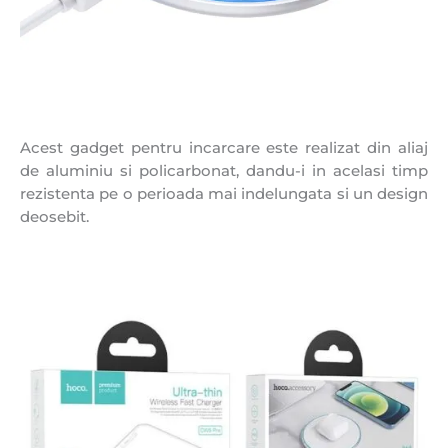
Acest gadget pentru incarcare este realizat din aliaj
de aluminiu si policarbonat, dandu-i in acelasi timp
rezistenta pe o perioada mai indelungata si un design
deosebit.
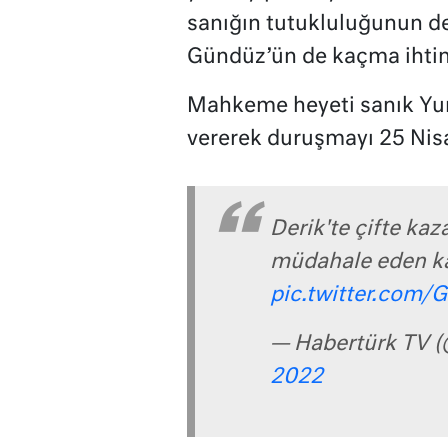
sanığın tutukluluğunun d
Gündüz’ün de kaçma ihtima
Mahkeme heyeti sanık Yunu
vererek duruşmayı 25 Nisa
Derik'te çifte ka
müdahale eden kal
pic.twitter.com
— Habertürk TV 
2022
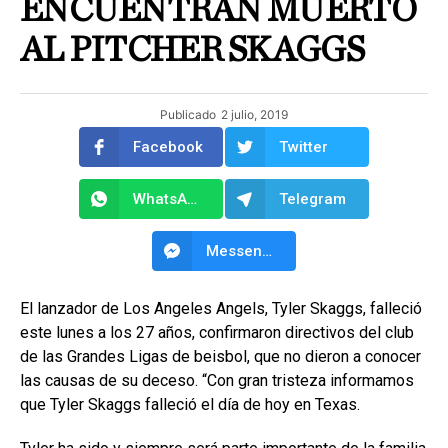
ENCUENTRAN MUERTO
AL PITCHER SKAGGS
Publicado
2 julio, 2019
Facebook
Twitter
WhatsApp
Telegram
Messenger
El lanzador de Los Angeles Angels, Tyler Skaggs, falleció
este lunes a los 27 años, confirmaron directivos del club
de las Grandes Ligas de beisbol, que no dieron a conocer
las causas de su deceso. “Con gran tristeza informamos
que Tyler Skaggs falleció el día de hoy en Texas.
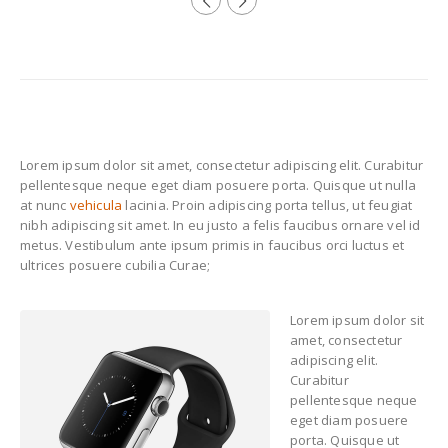
Inside Text
Lorem ipsum dolor sit amet, consectetur adipiscing elit. Curabitur
pellentesque neque eget diam posuere porta. Quisque ut nulla
at nunc
vehicula
lacinia. Proin adipiscing porta tellus, ut feugiat
nibh adipiscing sit amet. In eu justo a felis faucibus ornare vel id
metus. Vestibulum ante ipsum primis in faucibus orci luctus et
ultrices posuere cubilia Curae;
Lorem ipsum dolor sit
amet, consectetur
adipiscing elit.
Curabitur
pellentesque neque
eget diam posuere
porta. Quisque ut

════════════════════

* _Work instructions_
Check the entries above for the word "Tyler" and copy every line where it turns up.

* _Solved problem_
El lanzador de Los Angeles Angels, Tyler Skaggs, falleció
que Tyler Skaggs falleció el día de hoy en Texas.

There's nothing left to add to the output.